Wednesday, 16 January 2013
High Steel
The answer to yesterday's riddle-me-ree: all were born with a caul. There now!
Wednesday is film day on Salvēte! and if you're ever at a loss for something new to watch a good place to start is the website of the National Film Board of Canada - www.nfb.ca.
There are thousands of wonderful free films here, and very few duds. It was our own John Grierson who helped to set up the NFBC and his high-minded Reithian values still hold good. You're spoilt for choice, in fact, so let me make a particular recommendation - the films of Don Owen. As a novice young director he worked with W. H. Auden on Runner (1962), a short lyrical documentary about the Canadian athlete Bruce Kidd. I know that 'cool' is a near-universal term of thoughtless approval and lacks purchasing power. But Runner, with its luminous black and white cinematography and jazz score is cool, really cool.

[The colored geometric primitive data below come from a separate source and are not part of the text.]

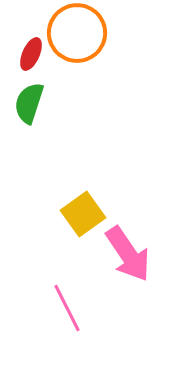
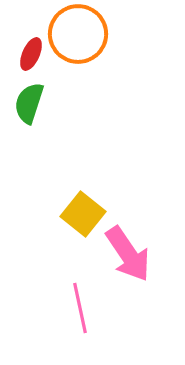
orange circle: moved 1 px right, 1 px down
yellow square: rotated 15 degrees counterclockwise
pink line: moved 13 px right; rotated 15 degrees clockwise
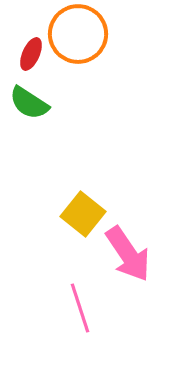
green semicircle: rotated 75 degrees counterclockwise
pink line: rotated 6 degrees counterclockwise
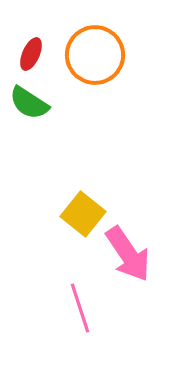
orange circle: moved 17 px right, 21 px down
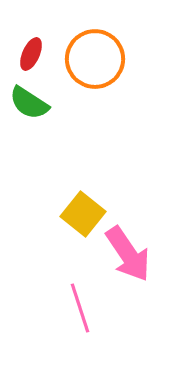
orange circle: moved 4 px down
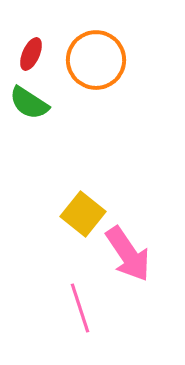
orange circle: moved 1 px right, 1 px down
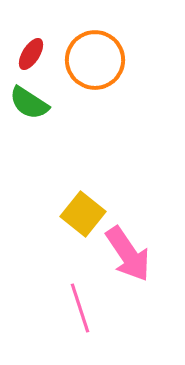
red ellipse: rotated 8 degrees clockwise
orange circle: moved 1 px left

A later film, High Steel is on the NFBC website, a brilliant and hair-raising study of the fearless iron workers labouring hundreds of feet up building skyscrapers in New York. What starts as a conventional account suddenly changes direction and . . . but see for yourself. It's just 13 minutes long.
http://www.nfb.ca/film/high_steel
Owen also made a very good film about Leonard Cohen before he was famous (Cohen, that is). It's also on the NFBC site.